The _Westminster_ they can read themselves. The printers think
they can get the book out by Christmas. So it must be long
before I can tell you what cheer. Meantime do you tell me, I
entreat you, what speed it has had at home. The best, I hope,
with the wise and good withal.
I have nothing to tell you and no thoughts. I have promised a
course of Lectures for December, and am far from knowing what I
am to say; but the way to make sure of fighting into the new
continent is to burn your ships. The "tender ears," as George
Fox said, of young men are always an effectual call to me
ignorant to speak. I find myself so much more and freer on the
platform of the lecture-room than in the pulpit, that I shall not
much more use the last; and do now only in a little country
chapel at the request of simple men to whom I sustain no other
relation than that of preacher. But I preach in the Lecture-Room
and then it tells, for there is no prescription. You may laugh,
weep, reason, sing, sneer, or pray, according to your genius. It
is the new pulpit, and very much in vogue with my northern
countrymen. This winter, in Boston, we shall have more than
ever: two or three every night of the week. When will you come
and redeem your pledge? The day before yesterday my little boy
was a year old,--no, the day before that,--and I cannot tell you
what delight and what study I find in this little bud of God,
which I heartily desire you also should see. Good, wise, kind
friend, I shall see you one day. Let me hear, when you can
write, that Mrs. Carlyle is well again.
--R. Waldo Emerson
XIX. Carlyle to Emerson
Chelsea, London, 8 December, 1837
My Dear Emerson,--How long it is since you last heard of me I do
not very accurately know; but it is too long. A very long,
ugly, inert, and unproductive chapter of my own history seems to
have passed since then. Whenever I delay writing, be sure
matters go not well with me; and do you in that case write to
me, were it again and over again,--unweariable in pity.

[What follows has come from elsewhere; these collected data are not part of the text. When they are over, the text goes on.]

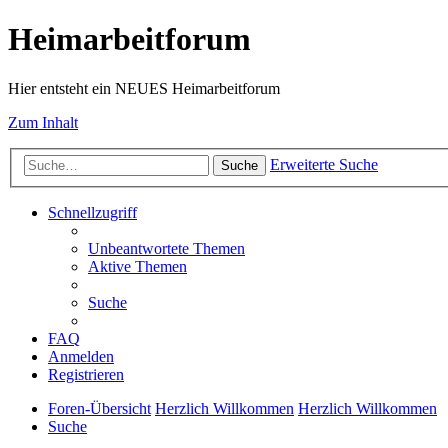
Heimarbeitforum
Hier entsteht ein NEUES Heimarbeitforum
Zum Inhalt
Erweiterte Suche
Suche
Schnellzugriff
Unbeantwortete Themen
Aktive Themen
Suche
FAQ
Anmelden
Registrieren
Foren-Übersicht
Herzlich Willkommen
Herzlich Willkommen
Suche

I did go to Scotland, for almost three months; leaving my Wife
here with her Mother. The poor Wife had fallen so weak that she
gave me real terror in the spring-time, and made the Doctor look
very grave indeed: she continued too weak for traveling: I was
worn out as I had never in my life been. So, on the longest day
of June, I got back to my Mother's cottage; threw myself down, I
may say, into what we may call the "frightfulest _magnetic
sleep,_" and lay there avoiding the intercourse of men. Most
wearisome had their gabble become; almost unearthly. But indeed
all was unearthly in that humor. The gushing of my native
brooks, the _sough_ of the old solitary woods, the great roar of
old native Solway (billowing fresh out of your Atlantic, drawn by
the Moon): all this was a kind of unearthly music to me; I
cannot tell you how unearthly. It did not bring me to rest; yet
_towards_ rest I do think at all events, the time had come when I
behoved to quit it again. I have been here since September
evidently another little "chapter" or paragraph, _not_ altogether
inert, is getting forward. But I must not speak of these things.
How can I speak of them on a miserable scrap of blue paper?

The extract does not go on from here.